From: High street stores

HD Hero2 wearable/mountable cameras

Active travellers can capture and share their high-definition videos while in action on the slopes, surfing or cycling with the HD hero2 camera, which has a high-performance 11-megapixel sensor, a totally redesigned wide-angle lens, plus Wi-Fi BacPac and Wi-Fi Remote products are slated for release this winter, so the HD Hero2 will enable video remote control. The removable polycarbonate housing means the camera is waterproof to 180ft/60m and protected from rocks and other hazards. Accessories include straps to attach the camera to your chest, a wrist strap and the option to attach the camera to a helmet.

Price £299.99

From: www.gopro.com


AirCurve Play loudspeaker

Take your sounds with you with the AirCurve Play designed for the iPhone 4. Using the phone’s onboard loudspeaker and a clever coil design, the sound is amplified to 10 decibels, without the need for any battery power. The AirCurve Play sits in the rubber dock and can be propped up in landscape or portrait. It also leaves the Apple dock connector port free, allowing you to charge and sync while using the speaker.

Price: £14.99

From: www.firebox.com

Travel Scratch Map

Make a note of where you’ve been and what you’ve done with the Travel Scratch Map. The map has a gold foil layer over the top of it, so whenever you frequent a certain place anywhere in the world, scratch it off to reveal the underlying world in colour. Flip the map over and you’ll find the travel log feature, where you can plot your route, stick down photos, and note what music you listened to and friends you met and so on. The map comes in a sturdy tube that you can stick in your rucksack.

Price: £11.95

From: www.gizoo.co.uk


Bladefish Underwater Video Camera

Perfect for daredevils and intrepid explorers, this camera captures sporting successes and underwater finds  – and it’s small enough to tuck in your Speedos (without its waterproof case it measures a diddy 2 cm x 5.5 cm x 2 cm)! Waterproof to a depth of ten metres, it allows up to 2 hours of recording time whether you’re snowboarding or snorkelling. With its own special waterproof casing, it has loads of different adaptors to mount your waterproof digital camera – clip, strap or screw your camera wherever you want.

Price: £44.49
From: www.find-me-a-gift.co.uk

Nikon D3100: Everything an SLR should be if you’ve never had one.

I used to hold good photographers in the same high esteem as airline pilots. They, like pilots, had a kind of mystique about them, an aura that made them different to most of us. The sheer ability to create a visual masterpiece in a second, capturing a moment in time for ever, seemed to me to be the work of pure genius.
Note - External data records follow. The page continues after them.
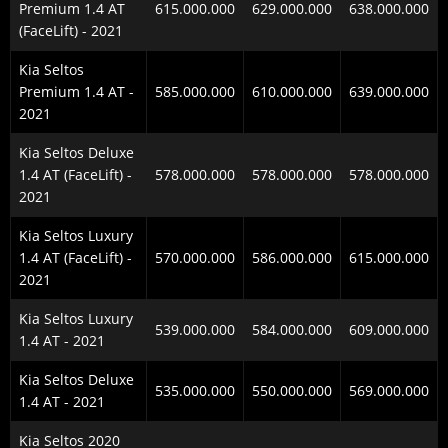
Premium 1.4 AT
615.000.000
629.000.000
638.000.000
(FaceLift) - 2021
Kia Seltos
Premium 1.4 AT -
585.000.000
610.000.000
639.000.000
2021
Kia Seltos Deluxe
1.4 AT (FaceLift) -
578.000.000
578.000.000
578.000.000
2021
Kia Seltos Luxury
1.4 AT (FaceLift) -
570.000.000
586.000.000
615.000.000
2021
Kia Seltos Luxury
539.000.000
584.000.000
609.000.000
1.4 AT - 2021
Kia Seltos Deluxe
535.000.000
550.000.000
569.000.000
1.4 AT - 2021
Kia Seltos 2020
Don’t get me wrong, I have a creative brain, and there have been many times when I’ve sensed an opportunity to grab the moment and create digital history, it’s just I’ve never had the right type of equipment to do it justice. I’ve gazed enviously at many a photographer, crouching down and aiming the SLR two handed like a pistol at yet another potential masterpiece and wishing it was me. But of course it would never be me; the sheer plethora of dials, buttons and lenses, aperture time, sensor sensitivity, and all round complexity would have me twiddling for hours instead of snapping my money shot.

It seems that those lovely people at Nikon, clearly hearing of my plight, took pity on me and created the perfect solution, the D3100.

Not only does it look the part with a two handed grip body, a choice of high quality lenses and Nikon’s legendary image making prowess, it also has a whole set of options for first time DSLR users who up to now, have just been content using a compact camera. It is in short, the perfect bridge into the SLR world.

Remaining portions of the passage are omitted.